Note that it doesn’t take a before and an after: it’s a then and a now.
And so for day 3055
23.04.2015
Transcribed from Susan Buck-Morss in One Way Street: Fragments for Walter Benjamin (1993)
https://ubu.com/film/benjamin_fragments.html
at 53:30
The border police in Spain would not let them pass. And it was that night that Benjamin took an overdose of morphine and committed suicide. Now, the briefcase was then given to the authorities. And no heavy manuscript was ever found. And some people, Scholem in particular, thought that was the missing completed Passagenwerk.

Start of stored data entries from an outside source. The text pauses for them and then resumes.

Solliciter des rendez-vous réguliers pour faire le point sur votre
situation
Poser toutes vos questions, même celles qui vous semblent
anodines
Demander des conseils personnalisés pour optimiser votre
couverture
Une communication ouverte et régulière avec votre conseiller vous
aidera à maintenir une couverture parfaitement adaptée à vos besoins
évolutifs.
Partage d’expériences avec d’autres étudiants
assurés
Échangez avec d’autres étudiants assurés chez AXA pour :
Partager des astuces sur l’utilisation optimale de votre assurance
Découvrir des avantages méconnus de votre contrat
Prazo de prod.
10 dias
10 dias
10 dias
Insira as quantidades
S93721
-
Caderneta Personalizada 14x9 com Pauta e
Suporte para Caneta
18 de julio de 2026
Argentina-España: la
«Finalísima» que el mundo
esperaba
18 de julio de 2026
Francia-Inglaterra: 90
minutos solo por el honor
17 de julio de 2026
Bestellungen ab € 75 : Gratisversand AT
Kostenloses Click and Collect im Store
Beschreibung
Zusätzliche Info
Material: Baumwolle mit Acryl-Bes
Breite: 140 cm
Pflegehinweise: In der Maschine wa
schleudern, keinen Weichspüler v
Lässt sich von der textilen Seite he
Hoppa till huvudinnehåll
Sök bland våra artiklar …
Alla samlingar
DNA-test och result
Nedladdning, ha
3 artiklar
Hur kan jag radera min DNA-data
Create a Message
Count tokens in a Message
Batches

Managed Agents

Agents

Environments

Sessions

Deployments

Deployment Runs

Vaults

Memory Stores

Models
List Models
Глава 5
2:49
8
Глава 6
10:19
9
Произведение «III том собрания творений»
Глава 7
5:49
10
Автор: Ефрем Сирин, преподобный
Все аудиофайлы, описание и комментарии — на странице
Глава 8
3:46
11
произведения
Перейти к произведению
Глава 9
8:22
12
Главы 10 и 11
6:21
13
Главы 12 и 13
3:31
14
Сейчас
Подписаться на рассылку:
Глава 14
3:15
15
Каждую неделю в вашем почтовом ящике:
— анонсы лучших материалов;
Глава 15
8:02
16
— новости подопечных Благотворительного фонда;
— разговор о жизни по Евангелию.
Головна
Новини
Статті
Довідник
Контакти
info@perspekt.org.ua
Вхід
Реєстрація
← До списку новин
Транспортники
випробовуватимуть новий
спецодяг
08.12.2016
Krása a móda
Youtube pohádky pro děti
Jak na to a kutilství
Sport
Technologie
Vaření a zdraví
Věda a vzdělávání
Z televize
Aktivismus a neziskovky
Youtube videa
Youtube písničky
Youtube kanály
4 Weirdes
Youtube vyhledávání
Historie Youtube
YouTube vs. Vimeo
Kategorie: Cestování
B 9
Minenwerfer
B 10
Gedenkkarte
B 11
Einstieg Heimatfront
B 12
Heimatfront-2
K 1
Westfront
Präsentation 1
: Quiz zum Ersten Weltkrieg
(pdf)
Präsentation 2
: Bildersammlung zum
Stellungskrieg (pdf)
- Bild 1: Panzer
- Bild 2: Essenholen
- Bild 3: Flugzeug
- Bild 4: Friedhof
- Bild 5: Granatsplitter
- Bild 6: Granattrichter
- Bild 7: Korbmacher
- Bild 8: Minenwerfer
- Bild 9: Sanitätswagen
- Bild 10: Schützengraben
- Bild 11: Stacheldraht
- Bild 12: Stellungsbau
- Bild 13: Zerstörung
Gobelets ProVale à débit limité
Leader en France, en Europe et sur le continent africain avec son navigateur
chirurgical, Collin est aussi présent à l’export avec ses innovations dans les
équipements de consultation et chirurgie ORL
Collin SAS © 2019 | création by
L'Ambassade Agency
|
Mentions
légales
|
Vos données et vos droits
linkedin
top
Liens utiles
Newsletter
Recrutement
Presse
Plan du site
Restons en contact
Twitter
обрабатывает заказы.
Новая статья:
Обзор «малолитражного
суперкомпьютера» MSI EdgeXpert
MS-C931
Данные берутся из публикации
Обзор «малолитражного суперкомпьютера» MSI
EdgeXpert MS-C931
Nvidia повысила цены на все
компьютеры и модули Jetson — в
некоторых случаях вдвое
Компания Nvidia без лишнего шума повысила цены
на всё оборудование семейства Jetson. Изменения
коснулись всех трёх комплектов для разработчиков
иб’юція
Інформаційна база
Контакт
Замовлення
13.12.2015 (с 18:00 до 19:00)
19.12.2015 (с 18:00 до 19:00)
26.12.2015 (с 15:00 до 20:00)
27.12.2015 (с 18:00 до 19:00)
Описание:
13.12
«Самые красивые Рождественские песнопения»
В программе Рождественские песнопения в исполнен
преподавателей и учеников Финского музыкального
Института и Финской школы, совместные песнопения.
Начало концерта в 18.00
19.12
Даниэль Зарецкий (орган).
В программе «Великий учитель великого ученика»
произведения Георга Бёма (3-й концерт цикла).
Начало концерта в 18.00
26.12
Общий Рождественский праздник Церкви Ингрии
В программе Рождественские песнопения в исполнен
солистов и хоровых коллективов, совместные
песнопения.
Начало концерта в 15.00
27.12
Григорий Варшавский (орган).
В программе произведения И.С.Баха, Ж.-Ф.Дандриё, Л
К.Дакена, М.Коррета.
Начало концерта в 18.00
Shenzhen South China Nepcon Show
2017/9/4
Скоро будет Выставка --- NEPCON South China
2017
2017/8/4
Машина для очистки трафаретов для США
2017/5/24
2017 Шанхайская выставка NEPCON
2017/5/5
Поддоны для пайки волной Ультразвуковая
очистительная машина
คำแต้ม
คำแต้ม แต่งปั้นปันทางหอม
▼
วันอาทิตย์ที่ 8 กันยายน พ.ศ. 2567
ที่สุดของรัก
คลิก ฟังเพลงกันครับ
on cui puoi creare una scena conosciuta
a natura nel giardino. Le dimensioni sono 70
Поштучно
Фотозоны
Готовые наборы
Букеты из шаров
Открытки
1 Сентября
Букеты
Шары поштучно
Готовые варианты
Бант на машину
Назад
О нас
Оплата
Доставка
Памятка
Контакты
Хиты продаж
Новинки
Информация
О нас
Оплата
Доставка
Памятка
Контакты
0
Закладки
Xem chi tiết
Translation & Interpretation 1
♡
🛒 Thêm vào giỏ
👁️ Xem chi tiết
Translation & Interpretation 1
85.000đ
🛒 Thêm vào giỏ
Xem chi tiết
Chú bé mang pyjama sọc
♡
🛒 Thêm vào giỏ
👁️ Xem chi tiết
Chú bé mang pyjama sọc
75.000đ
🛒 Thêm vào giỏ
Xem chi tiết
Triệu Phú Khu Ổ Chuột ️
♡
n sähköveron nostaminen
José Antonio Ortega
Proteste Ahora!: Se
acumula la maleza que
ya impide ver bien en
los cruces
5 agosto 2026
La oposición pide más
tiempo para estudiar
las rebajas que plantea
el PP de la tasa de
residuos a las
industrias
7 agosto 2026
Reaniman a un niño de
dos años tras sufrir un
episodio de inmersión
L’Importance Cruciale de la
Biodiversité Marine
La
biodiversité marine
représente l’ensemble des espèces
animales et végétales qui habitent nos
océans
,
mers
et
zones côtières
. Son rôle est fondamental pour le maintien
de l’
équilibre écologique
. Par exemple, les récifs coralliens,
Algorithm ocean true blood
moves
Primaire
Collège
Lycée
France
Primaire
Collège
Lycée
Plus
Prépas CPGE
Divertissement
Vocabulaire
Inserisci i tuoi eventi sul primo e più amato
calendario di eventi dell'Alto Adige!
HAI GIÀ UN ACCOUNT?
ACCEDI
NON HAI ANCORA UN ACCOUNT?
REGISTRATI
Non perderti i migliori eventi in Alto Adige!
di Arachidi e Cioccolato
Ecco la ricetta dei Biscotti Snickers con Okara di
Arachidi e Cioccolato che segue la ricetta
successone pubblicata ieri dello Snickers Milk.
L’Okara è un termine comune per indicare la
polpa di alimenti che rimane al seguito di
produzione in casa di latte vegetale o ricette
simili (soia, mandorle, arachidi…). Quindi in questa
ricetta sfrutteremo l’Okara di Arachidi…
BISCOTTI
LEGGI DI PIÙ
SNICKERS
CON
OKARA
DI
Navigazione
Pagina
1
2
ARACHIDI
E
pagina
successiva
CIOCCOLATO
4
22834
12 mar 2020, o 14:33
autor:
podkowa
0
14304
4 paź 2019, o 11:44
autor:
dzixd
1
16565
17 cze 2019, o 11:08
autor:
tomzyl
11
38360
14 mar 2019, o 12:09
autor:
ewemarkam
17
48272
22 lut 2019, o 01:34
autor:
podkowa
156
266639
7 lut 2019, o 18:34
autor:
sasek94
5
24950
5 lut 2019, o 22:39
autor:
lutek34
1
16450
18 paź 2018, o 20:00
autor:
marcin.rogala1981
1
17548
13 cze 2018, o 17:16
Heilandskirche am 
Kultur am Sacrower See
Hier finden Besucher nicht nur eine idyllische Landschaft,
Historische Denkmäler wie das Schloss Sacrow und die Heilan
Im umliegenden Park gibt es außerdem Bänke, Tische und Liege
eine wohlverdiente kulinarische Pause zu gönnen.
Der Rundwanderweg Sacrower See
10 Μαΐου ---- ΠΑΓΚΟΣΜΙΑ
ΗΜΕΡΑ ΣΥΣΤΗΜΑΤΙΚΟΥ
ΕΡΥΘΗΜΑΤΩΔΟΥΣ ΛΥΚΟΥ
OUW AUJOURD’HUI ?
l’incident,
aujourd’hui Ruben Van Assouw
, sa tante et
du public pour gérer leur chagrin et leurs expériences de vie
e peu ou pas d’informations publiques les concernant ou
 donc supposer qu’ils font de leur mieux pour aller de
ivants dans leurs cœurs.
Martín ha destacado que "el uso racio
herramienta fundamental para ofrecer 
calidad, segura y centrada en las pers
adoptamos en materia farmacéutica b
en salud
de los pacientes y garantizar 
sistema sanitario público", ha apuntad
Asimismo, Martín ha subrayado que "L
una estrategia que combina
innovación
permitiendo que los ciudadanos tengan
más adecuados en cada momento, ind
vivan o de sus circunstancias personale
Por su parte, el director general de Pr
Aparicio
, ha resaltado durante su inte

My position on this is that there would never have been a completed Passagenwerk, that he never had intended to write a magnum opus. That wasn’t the point of the project. It was open ended. He constantly stole material for shorter pieces from the larger fund of notes and he constantly reorganized them. There was no one right way to put it all together.
And he once said that when you write a book you are taking things from one notecard which is the books you are reading and putting them in your own box of notecards. So it is just a kind of reassembly, a rearrangement. And that kind of process is never complete.
So it smacks of a kind of cult of genius, hero worship, to think that ah there was this perfect Passagenwerk and we have lost it. Because if he taught us anything by his method of working and by his life, it was certainly not to look for the great works and to codify them as untouchable masterpieces that should just be revered.
To this I set this:
Nicole Brossard
“Lorem Ipsum”
Avant Desire
In the hallways of Casa de Velázquez that week there was an exhibition titled Las maletas de Walter Benjamin. The suitcase is us, inside-outside, content which is fragile or not, a heavy weight to carry; manuscripts, a survival instinct, or an urge to be elsewhere or for travel with dawns fragrant of lilies and lilac.
And so for day 3054
22.04.2015
Lev Manovich
Software Takes Command
p. 98
Manovich leads the reader from Jean Piaget and the stages of child development (kinaesthetic, visual, symbolic) through Jerome Bruner to different mentalities (enactive, iconic, symbolic) that “do not replace each other but are added” through to Alan Kay’s interpretation of this theory as a user interface.
This provided additional motivation for the idea that if computers were to function as a dynamic medium for learning and creativity they should allow their users to think not only through symbols but also through actions and images.